25年末で廃止、ポストも撤去
スウェーデンとデンマークで郵便事業を手掛けている政府系のポストノルドは3月6日、デンマーク国内で手紙の配達を2025年末で廃止すると発表した。
同国内で約1500個を配置している郵便ポストは今年6月から順次撤去する。取扱量が大きく減っているため、インターネット通販の成長などで今後も需要が見込める小包の配達に特化する。
欧州の主要メディアが伝えたところによれば、デンマークで400年続いてきた手紙配達の歴史が終わることになるという。ポストノルドが手紙配達から撤退した後は、デンマークでは民間事業者が公的な書類などの配達を担う見通し。
ポストノルドは両国の郵便事業会社が合併して誕生した。現在はスウェーデン政府が株式の6割、デンマーク政府が4割を所有している。スウェーデンでは郵便事業を継続するという。

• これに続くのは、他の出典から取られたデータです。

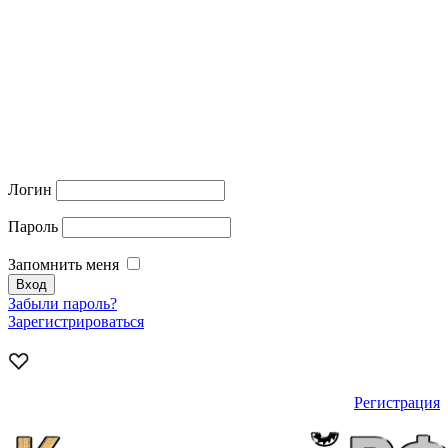
Логин
Пароль
Запомнить меня
Забыли пароль?
Зарегистрироваться
Регистрация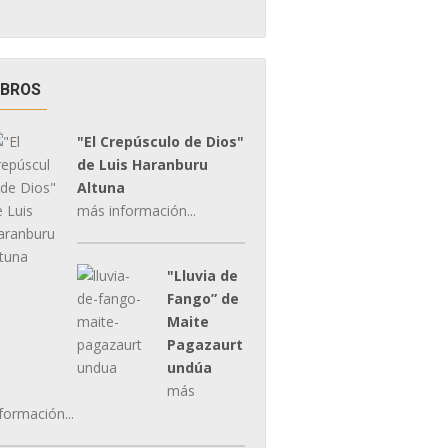
IBROS
"El Crepúsculo de Dios"
de Luis Haranburu
Altuna
más información...
"Lluvia de
Fango” de
Maite
Pagazaurt
undúa
más
formación...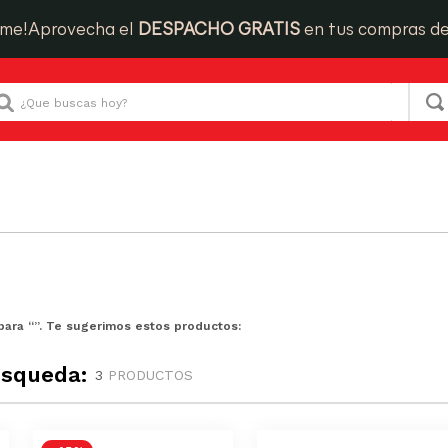
ime!
Aprovecha el
DESPACHO GRATIS
en tus compras d
Que buscas hoy?
para “
”. Te sugerimos estos productos:
úsqueda:
3
PRODUCTOS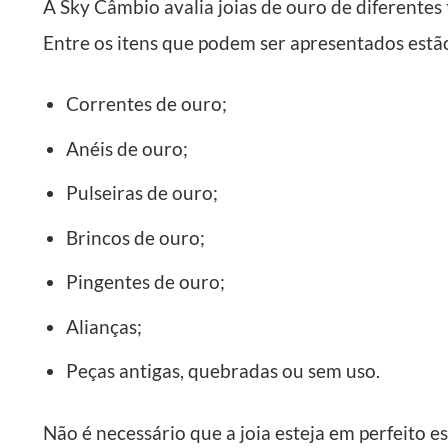
A Sky Câmbio avalia joias de ouro de diferentes 
Entre os itens que podem ser apresentados estã
Correntes de ouro;
Anéis de ouro;
Pulseiras de ouro;
Brincos de ouro;
Pingentes de ouro;
Alianças;
Peças antigas, quebradas ou sem uso.
Não é necessário que a joia esteja em perfeito es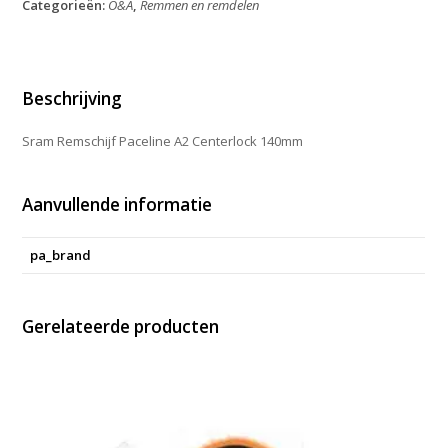
Categorieën:
O&A
,
Remmen en remdelen
Centerlock
140mm
aantal
Beschrijving
Sram Remschijf Paceline A2 Centerlock 140mm
Aanvullende informatie
pa_brand
Gerelateerde producten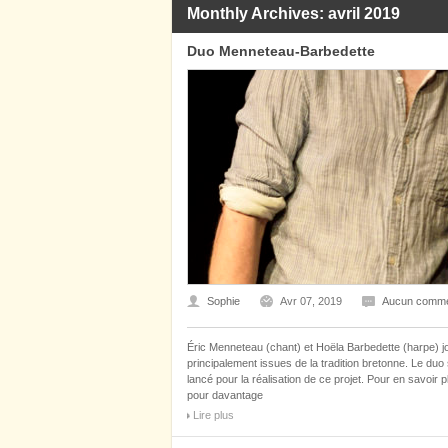
Monthly Archives: avril 2019
Duo Menneteau-Barbedette
Sophie
Avr 07, 2019
Aucun comme
Éric Menneteau (chant) et Hoëla Barbedette (harpe) j
principalement issues de la tradition bretonne. Le duo 
lancé pour la réalisation de ce projet. Pour en savoi
pour davantage
Lire plus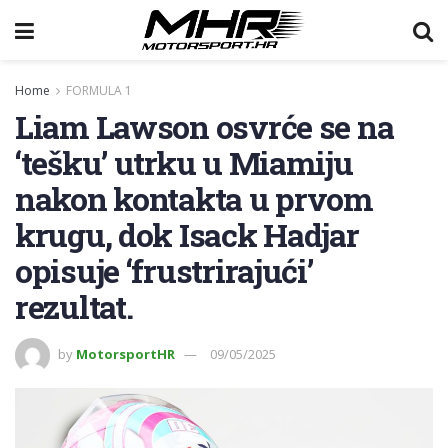
Home
FORMULA 1
Liam Lawson osvrće se na
‘tešku’ utrku u Miamiju
nakon kontakta u prvom
krugu, dok Isack Hadjar
opisuje ‘frustrirajući’
rezultat.
by
MotorsportHR
09/05/2025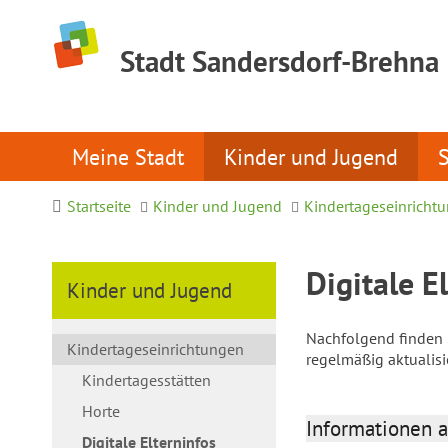
Stadt Sandersdorf-Brehna
Meine Stadt
Kinder und Jugend
Startseite
Kinder und Jugend
Kindertageseinricht
Digitale E
Kinder und Jugend
Nachfolgend finden S
Kindertageseinrichtungen
regelmäßig aktualis
Kindertagesstätten
Horte
Informationen a
Digitale Elterninfos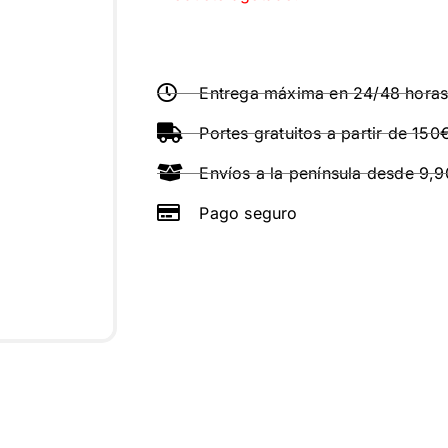
Entrega máxima en 24/48 hora
Portes gratuitos a partir de 150
Envíos a la península desde 9,
Pago seguro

ポストノルドによれば、デンマークでの手紙の取扱量は2000年から24年にかけて9割以上減少した。24年施行の改正郵便法により、ポストノルドはデンマークで、全国一律でサービスを展開する「ユニバーサルサービス」を続ける義務がなくなったことも、手紙配達廃止の決断を後押しした。
ポストノルドのアンネマリー・ガードショル社長兼CEO(最高経営責任者)は「グループとして、社会の発展と顧客の需要に対応するために事業を常に適応させる必要がある。市場によって若干そのやり方は異なる。軽々に決断したことではなく、需要(の落ち込み)が(決断に至る必要性を)物語っている」とコメントしている。